Le connaisseur du livret original, réécrit par Susanne Kennedy, cherchera en vain Einstein. Le violoniste, une des figures du physicien et pivot de l’opéra, est désormais une très jeune femme au crâne rasé. Comme elle, les autres, chanteurs ou performeurs, appartiennent à une communauté vaguement hippie ou new age coincée dans un désert peu accueillant. Un temple (également très laid) côtoie une petite grotte (où s’allongent alternativement des membres de cette société primitive pour on ne sait quel rituel bizarre).
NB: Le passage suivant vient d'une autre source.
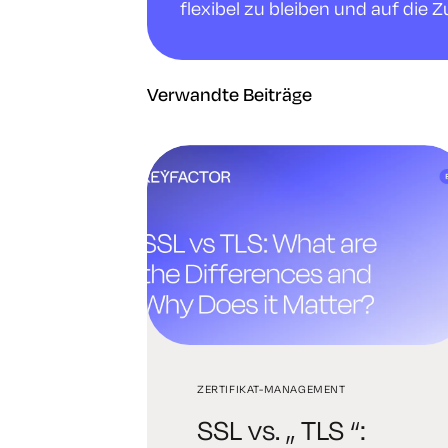
flexibel zu bleiben und auf die Z
Verwandte Beiträge
ZERTIFIKAT-MANAGEMENT
SSL vs. „ TLS “: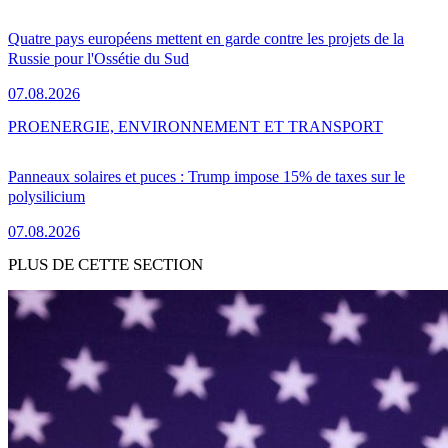
Quatre pays européens mettent en garde contre les projets de la
Russie pour l'Ossétie du Sud
07.08.2026
PRO
ENERGIE, ENVIRONNEMENT ET TRANSPORT
Panneaux solaires et puces : Trump impose 15% de taxes sur le
polysilicium
07.08.2026
PLUS DE CETTE SECTION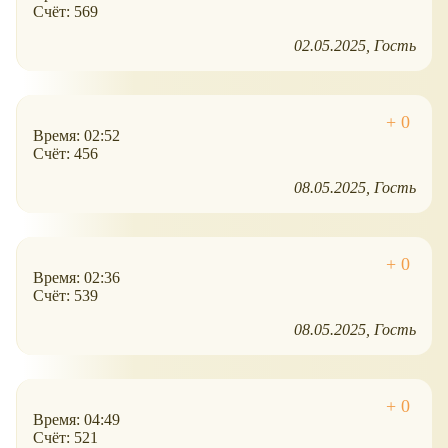
Счёт: 569
02.05.2025
Гость
Время: 02:52
Счёт: 456
08.05.2025
Гость
Время: 02:36
Счёт: 539
08.05.2025
Гость
Время: 04:49
Счёт: 521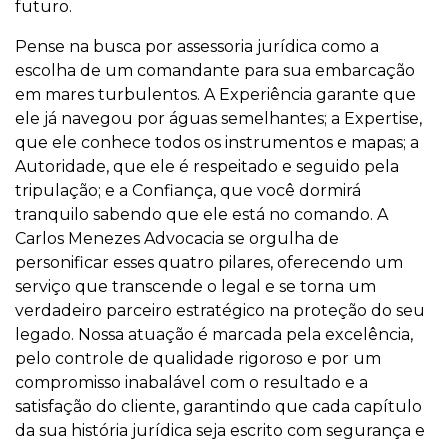
futuro.
Pense na busca por assessoria jurídica como a
escolha de um comandante para sua embarcação
em mares turbulentos. A Experiência garante que
ele já navegou por águas semelhantes; a Expertise,
que ele conhece todos os instrumentos e mapas; a
Autoridade, que ele é respeitado e seguido pela
tripulação; e a Confiança, que você dormirá
tranquilo sabendo que ele está no comando. A
Carlos Menezes Advocacia se orgulha de
personificar esses quatro pilares, oferecendo um
serviço que transcende o legal e se torna um
verdadeiro parceiro estratégico na proteção do seu
legado. Nossa atuação é marcada pela excelência,
pelo controle de qualidade rigoroso e por um
compromisso inabalável com o resultado e a
satisfação do cliente, garantindo que cada capítulo
da sua história jurídica seja escrito com segurança e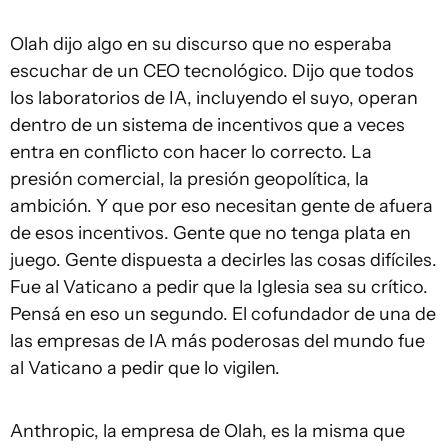
Olah dijo algo en su discurso que no esperaba
escuchar de un CEO tecnológico. Dijo que todos
los laboratorios de IA, incluyendo el suyo, operan
dentro de un sistema de incentivos que a veces
entra en conflicto con hacer lo correcto. La
presión comercial, la presión geopolítica, la
ambición. Y que por eso necesitan gente de afuera
de esos incentivos. Gente que no tenga plata en
juego. Gente dispuesta a decirles las cosas difíciles.
Fue al Vaticano a pedir que la Iglesia sea su crítico.
Pensá en eso un segundo. El cofundador de una de
las empresas de IA más poderosas del mundo fue
al Vaticano a pedir que lo vigilen.
Anthropic, la empresa de Olah, es la misma que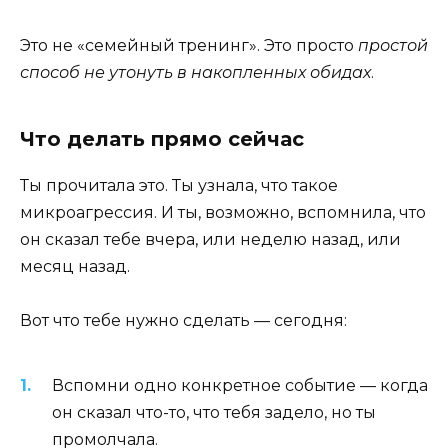
Это не «семейный тренинг». Это просто
простой
способ не утонуть в накопленных обидах
.
Что делать прямо сейчас
Ты прочитала это. Ты узнала, что такое
микроагрессия. И ты, возможно, вспомнила, что
он сказал тебе вчера, или неделю назад, или
месяц назад.
Вот что тебе нужно сделать — сегодня:
Вспомни одно конкретное событие — когда
он сказал что-то, что тебя задело, но ты
промолчала.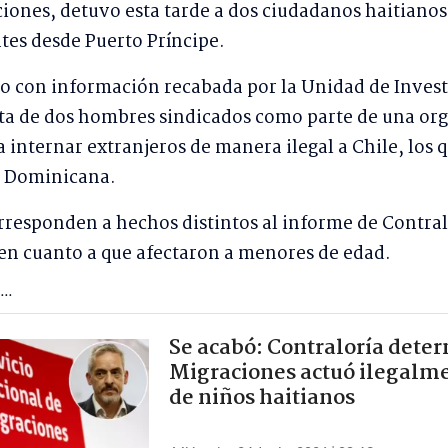
iones, detuvo esta tarde a dos ciudadanos haitianos p
tes desde Puerto Príncipe.
o con información recabada por la Unidad de Invest
rata de dos hombres sindicados como parte de una or
a internar extranjeros de manera ilegal a Chile, los
a Dominicana.
orresponden a hechos distintos al informe de Contral
 en cuanto a que afectaron a menores de edad.
..
Se acabó: Contraloría dete
Migraciones actuó ilegalme
de niños haitianos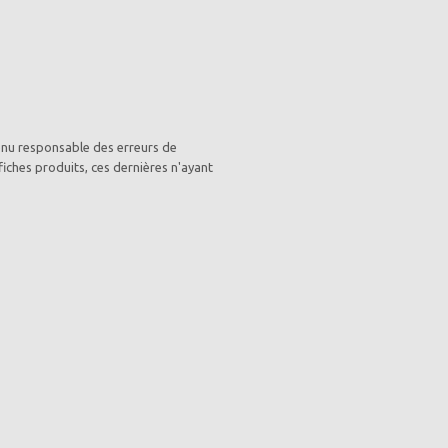
enu responsable des erreurs de
fiches produits, ces dernières n'ayant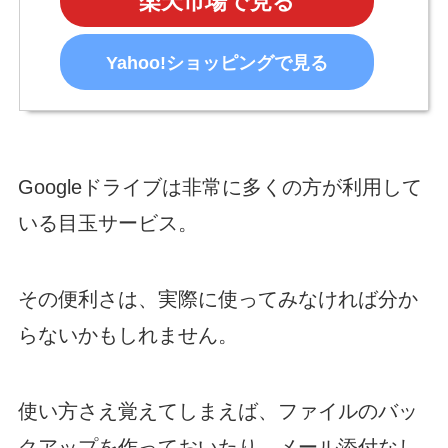
楽天市場で見る
Yahoo!ショッピングで見る
Googleドライブは非常に多くの方が利用して
いる目玉サービス。
その便利さは、実際に使ってみなければ分か
らないかもしれません。
使い方さえ覚えてしまえば、ファイルのバッ
クアップを作っておいたり、メール添付なし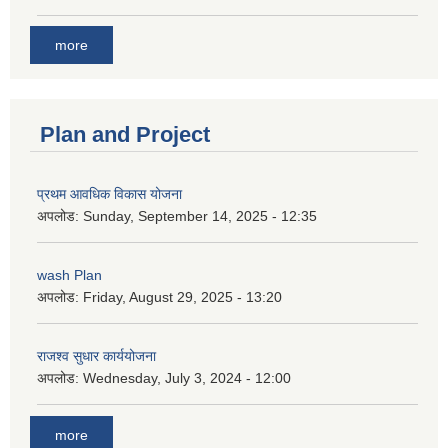
more
Plan and Project
प्रथम आवधिक विकास योजना
अपलोड:
Sunday, September 14, 2025 - 12:35
wash Plan
अपलोड:
Friday, August 29, 2025 - 13:20
राजश्व सुधार कार्ययोजना
अपलोड:
Wednesday, July 3, 2024 - 12:00
more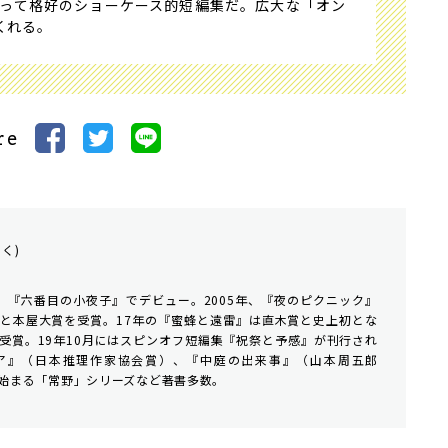
って格好のショーケース的短編集だ。広大な「オン
くれる。
re
く)
年、『六番目の小夜子』でデビュー。2005年、『夜のピクニック』
と本屋大賞を受賞。17年の『蜜蜂と遠雷』は直木賞と史上初とな
受賞。19年10月にはスピンオフ短編集『祝祭と予感』が刊行され
ア』（日本推理作家協会賞）、『中庭の出来事』（山本周五郎
始まる「常野」シリーズなど著書多数。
On erre parmi des rochers épars taggés, dans une ambiance générale possiblement hindoue.
Des arbustes rabougris et des bidons d’eau suggèrent un monde en manque d’eau où survit une humanité réduite à une vie préhistorique (avec chèvres sur scène et autres signes du même tonneau) mais le curieux verra aussi des objets, des figures et des incrustations qu’on nous affirme cybernétiques, envahissant le décor.
Les vidéos encadrant en hauteur le plateau, pour évoquer une nature en crise, font penser pour le meilleur aux films écologiques (aux musiques composées par Philip Glass) de la trilogie des Qatsi (Naqoyqatsi, Powaqqatsi, Koyaanisqatsi de Godfrey Reggio), et pour le pire parfois à d’horribles tapisseries de grands-mères. Le tapis qui délimite la scène aux motifs d’ossements comme les images anamorphiques projetées sont également affreux.
Ce ratage visuel et conceptuel présente tout de même de belles idées et surtout une admirable équipe d’artistes très investis. L’idée de faire circuler le public à l’intérieur même du dispositif scénique est heureuse. Comme toujours depuis sa création à Avignon, il est possible d’entrer et de sortir en toute liberté durant le spectacle. Les performeurs discrètement appareillés circulent parmi les spectateurs égrenant leur discours fascinant fait de nombres et de noms de notes. De micro-événements et d’imperceptibles changements sur la scène tournante suggèrent le passage du temps.
Le choeur du Basler Madrigalisten, les solistes, admirables, comme les musiciens (sur instruments amplifiés) de l’Ensemble Phoenix Basel rendent justice à cette partition des plus énigmatiques, aux schémas rythmiques et dynamiques répétitifs infusant une structure harmonique qui se déploie ou se contracte selon les scènes et événements. La matière musicale pensée en termes de séries se développe en d’infinies combinaisons, censément faire entrer le spectateur en transe hypnotique. Mais sous ces lumières flashy rose, verte, violette, et autres, la magie attendue n’opère pas. Si la mythologie de notre temps nourrie par la peur de l’atome et la conquête de l’espace selon Philip Glass et Bob Wilson avait stupéfié en son temps, cette nouvelle version psychédélique plus proche de l’installation conceptuelle que du spectacle sacré voulu par ses auteurs ne nous convainc guère malgré tout le talent des artistes. À vérifier jusqu’au 26 novembre à la Grande Halle de la Villette.